A América Latina evoluiu.

Houve épocas que, a rotina, eram os golpes de estado armados.

A força era o argumento.

Os caudilhos infestavam o território deste continente.

Desde o Caribe até a Argentina, só se apresentavam lutas sangrentas.

A Colômbia, para se tomar um exemplo, conheceu, entre os anos de 1803 à 1903:

 

– nove guerras civis gerais,

–  catorze guerras civis locais,

– duas guerras internacionais contra o Equador,

– três golpes de quartel e

– uma conspiração fracassada.

 

É digna de menção tal atividade bélica.

Não foi diferente na Argentina, onde as províncias lutavam entre si como irmãos bíblicos.

Basta ler a obra de Sarmiento para se compreender o espírito dos caudilhos.

Lá está retratado, entre outros, El Chaco, o último dos montoneros das planícies.

Corre-se ao pequeno Uruguai.

Encontra-se Artigas, suas lutas contra as Províncias Unidas do Rio da Prata.

Sobe-se até o titular da primeira Constituição latino-americana, o Haiti, em 1801.

Lá um oceano de sangue de brancos e negros.

Qualquer espaço geográfico em que se lance o olhar: tragédias e horrores.

Um autor colombiano, com cinismo e clareza, definiu a situação social de seu país:

“ A guerra era, de certa maneira, uma grande diversão, uma festa, o sublime esporte do povo, secularmente cansado de viver entre a pobreza e o pecado”.

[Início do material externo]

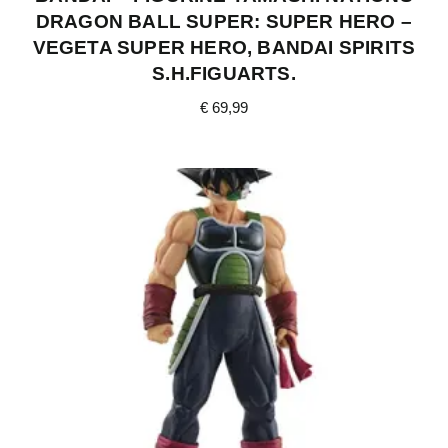
DRAGON BALL SUPER: SUPER HERO –
VEGETA SUPER HERO, BANDAI SPIRITS
S.H.FIGUARTS.
€
69,99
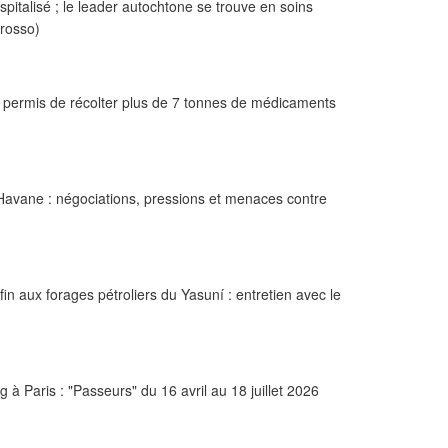
italisé ; le leader autochtone se trouve en soins
Grosso)
ermis de récolter plus de 7 tonnes de médicaments
a Havane : négociations, pressions et menaces contre
in aux forages pétroliers du Yasuní : entretien avec le
 à Paris : "Passeurs" du 16 avril au 18 juillet 2026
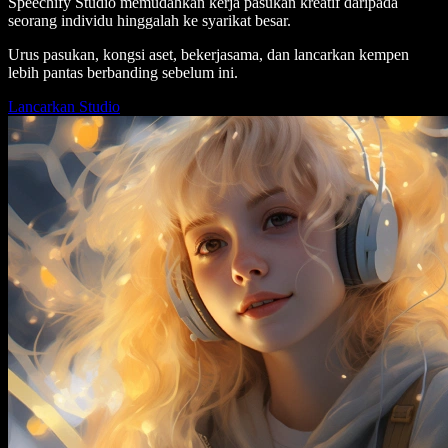
Speechify Studio memudahkan kerja pasukan kreatif daripada
seorang individu hinggalah ke syarikat besar.
Urus pasukan, kongsi aset, bekerjasama, dan lancarkan kempen
lebih pantas berbanding sebelum ini.
Lancarkan Studio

É amargo, mas tal pensamento contém uma triste realidade.

Basta ver o que ocorre no Rio de Janeiro, em particular, e por todo o Brasil em geral.

Os grandes tiroteios tornaram-se um esporte de risco.

Participam grupos rivais e atingem a população não engajada.

Mero divertimento.

Evoluiu, porém, em matéria de golpes a América Latina.

Já não se concretizam quarteladas ou golpes de força com baionetas e metralhas.

Refinou-se.

Avançou por espaços mais edulcorados.

Muitas vezes em pretórios se faz a Justiça desejadas por alguns e assim se afastam os outros.

É fisicamente inodoro.

Causa danos psicológicos coletivos de monta.

Não importa.

A consequência é desastrosa.

Ninguém acredita em ninguém.

Ontem, militares ou caudilhos levavam a culpa pelas estripulias institucionais.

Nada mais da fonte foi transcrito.